Implementing and consuming Machine Learning (ML) techniques at scale are difficult tasks for ML Developers and Domain Experts. MLbase, an open-source project developed by the AMPLab at UC Berkeley and the Database Group at Brown, is a platform addressing the issues of both groups. In this talk, Ameet Talwalkar and Evan Sparks will describe the various components of the system, including a low-level distributed machine learning library in Spark, an API for machine learning algorithms and feature extractors, and recent work on higher-level functionality to autotune basic ML pipelines.
More on MLBase can be found here.
Spark is part of the BDAS stack that enables interactive and streaming analytics on large scale datasets. More can be found here.
Ameet Talwalkar is an NSF post-doctoral fellow in the Computer Science Division at UC Berkeley. His work addresses scalability and ease-of-use issues in the field of machine learning, as well as applications related to large-scale genomic sequencing analysis. He obtained a bachelor's degree from Yale University and a Ph.D. from the Courant Institute at New York University.

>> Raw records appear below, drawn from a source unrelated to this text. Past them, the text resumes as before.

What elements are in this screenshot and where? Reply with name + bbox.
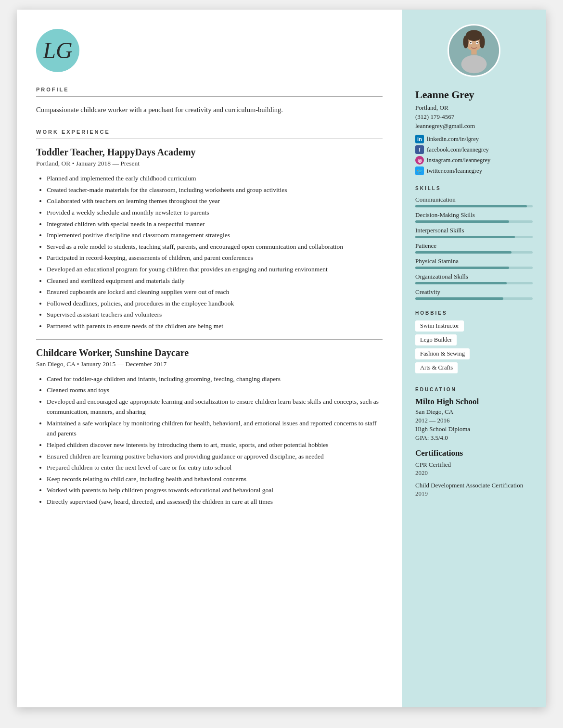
list-item: Ensured cupboards are locked and cleanin… (47, 287, 383, 297)
school-location: San Diego, CA (415, 408, 533, 416)
list-item: Followed deadlines, policies, and proced… (47, 298, 383, 309)
skill-bar-fill (415, 282, 507, 284)
skill-name: Organizational Skills (415, 273, 533, 281)
skill-name: Creativity (415, 288, 533, 296)
job-1: Toddler Teacher, HappyDays Academy Portl… (36, 147, 383, 331)
hobby-arts: Arts & Crafts (415, 362, 458, 373)
cert-2-name: Child Development Associate Certificatio… (415, 482, 533, 489)
facebook-icon: f (415, 145, 424, 154)
profile-section: PROFILE Compassionate childcare worker w… (36, 87, 383, 115)
skill-interpersonal: Interpersonal Skills (415, 227, 533, 238)
job-divider (36, 339, 383, 340)
work-title: WORK EXPERIENCE (36, 129, 383, 135)
skill-organizational: Organizational Skills (415, 273, 533, 284)
twitter-icon: 🐦 (415, 166, 424, 175)
social-facebook: f facebook.com/leannegrey (415, 145, 533, 154)
list-item: Partnered with parents to ensure needs o… (47, 321, 383, 332)
job-1-bullets: Planned and implemented the early childh… (36, 173, 383, 331)
school-gpa: GPA: 3.5/4.0 (415, 434, 533, 442)
svg-point-10 (476, 42, 478, 44)
city: Portland, OR (415, 104, 533, 112)
svg-point-9 (470, 42, 472, 44)
list-item: Cared for toddler-age children and infan… (47, 374, 383, 384)
twitter-text: twitter.com/leannegrey (427, 167, 482, 175)
email: leannegrey@gmail.com (415, 122, 533, 130)
hobbies-area: Swim Instructor Lego Builder Fashion & S… (415, 320, 533, 376)
left-column: LG PROFILE Compassionate childcare worke… (17, 10, 402, 707)
skill-bar-fill (415, 251, 512, 254)
logo-circle: LG (36, 29, 79, 72)
skill-bar-bg (415, 282, 533, 284)
work-experience-section: WORK EXPERIENCE Toddler Teacher, HappyDa… (36, 129, 383, 507)
skill-bar-fill (415, 297, 503, 300)
list-item: Supervised assistant teachers and volunt… (47, 309, 383, 320)
instagram-icon: ◎ (415, 156, 424, 165)
skill-bar-fill (415, 267, 509, 269)
cert-1-year: 2020 (415, 469, 533, 477)
skill-name: Physical Stamina (415, 257, 533, 265)
social-links: in linkedin.com/in/lgrey f facebook.com/… (415, 135, 533, 175)
profile-divider (36, 96, 383, 97)
job-1-meta: Portland, OR • January 2018 — Present (36, 160, 383, 167)
list-item: Integrated children with special needs i… (47, 219, 383, 230)
list-item: Maintained a safe workplace by monitorin… (47, 418, 383, 439)
skill-bar-bg (415, 205, 533, 207)
skill-patience: Patience (415, 242, 533, 254)
social-twitter: 🐦 twitter.com/leannegrey (415, 166, 533, 175)
skill-physical-stamina: Physical Stamina (415, 257, 533, 269)
phone: (312) 179-4567 (415, 113, 533, 121)
list-item: Provided a weekly schedule and monthly n… (47, 207, 383, 218)
skills-title: SKILLS (415, 186, 533, 191)
skill-bar-fill (415, 205, 527, 207)
hobby-swim: Swim Instructor (415, 320, 464, 332)
skill-bar-bg (415, 220, 533, 223)
skill-name: Patience (415, 242, 533, 250)
hobby-lego: Lego Builder (415, 334, 457, 345)
contact-info: Leanne Grey Portland, OR (312) 179-4567 … (402, 87, 546, 502)
list-item: Ensured children are learning positive b… (47, 451, 383, 462)
skill-bar-bg (415, 251, 533, 254)
skill-communication: Communication (415, 196, 533, 207)
cert-1: CPR Certified 2020 (415, 461, 533, 477)
profile-text: Compassionate childcare worker with a pe… (36, 104, 383, 115)
skill-bar-bg (415, 297, 533, 300)
school-degree: High School Diploma (415, 425, 533, 433)
list-item: Developed an educational program for you… (47, 264, 383, 275)
social-linkedin: in linkedin.com/in/lgrey (415, 135, 533, 143)
job-1-title: Toddler Teacher, HappyDays Academy (36, 147, 383, 158)
skill-creativity: Creativity (415, 288, 533, 300)
job-2-bullets: Cared for toddler-age children and infan… (36, 374, 383, 507)
cert-2-year: 2019 (415, 490, 533, 498)
profile-photo (448, 24, 500, 77)
photo-area (402, 10, 546, 87)
list-item: Helped children discover new interests b… (47, 440, 383, 450)
skill-bar-fill (415, 220, 509, 223)
list-item: Planned and implemented the early childh… (47, 173, 383, 184)
work-divider (36, 139, 383, 139)
logo-area: LG (36, 29, 383, 72)
instagram-text: instagram.com/leannegrey (427, 157, 490, 164)
list-item: Served as a role model to students, teac… (47, 242, 383, 252)
hobbies-title: HOBBIES (415, 310, 533, 316)
profile-title: PROFILE (36, 87, 383, 92)
skill-name: Communication (415, 196, 533, 204)
school-years: 2012 — 2016 (415, 417, 533, 424)
linkedin-text: linkedin.com/in/lgrey (427, 136, 479, 143)
social-instagram: ◎ instagram.com/leannegrey (415, 156, 533, 165)
logo-initials: LG (43, 39, 72, 62)
certifications-title: Certifications (415, 448, 533, 458)
svg-point-6 (461, 55, 487, 73)
skill-name: Interpersonal Skills (415, 227, 533, 234)
skill-bar-bg (415, 267, 533, 269)
skill-decision-making: Decision-Making Skills (415, 211, 533, 223)
list-item: Developed and encouraged age-appropriate… (47, 396, 383, 417)
list-item: Collaborated with teachers on learning t… (47, 196, 383, 206)
hobby-fashion: Fashion & Sewing (415, 348, 470, 359)
svg-point-4 (479, 36, 485, 48)
person-name: Leanne Grey (415, 89, 533, 101)
school-name: Milto High School (415, 397, 533, 407)
list-item: Prepared children to enter the next leve… (47, 462, 383, 473)
list-item: Participated in record-keeping, assessme… (47, 253, 383, 263)
cert-1-name: CPR Certified (415, 461, 533, 469)
list-item: Cleaned and sterilized equipment and mat… (47, 276, 383, 286)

Evan Sparks is a PhD student in the Computer Science Division at UC Berkeley. His research focuses on the design and implementation of distributed systems for large scale data analysis. Prior to Berkeley he spent several years in industry tackling large scale data problems as a Quantitative Financial Analyst at MDT Advisers and as a Product Engineer at Recorded Future. He holds a bachelor's degree from Dartmouth College.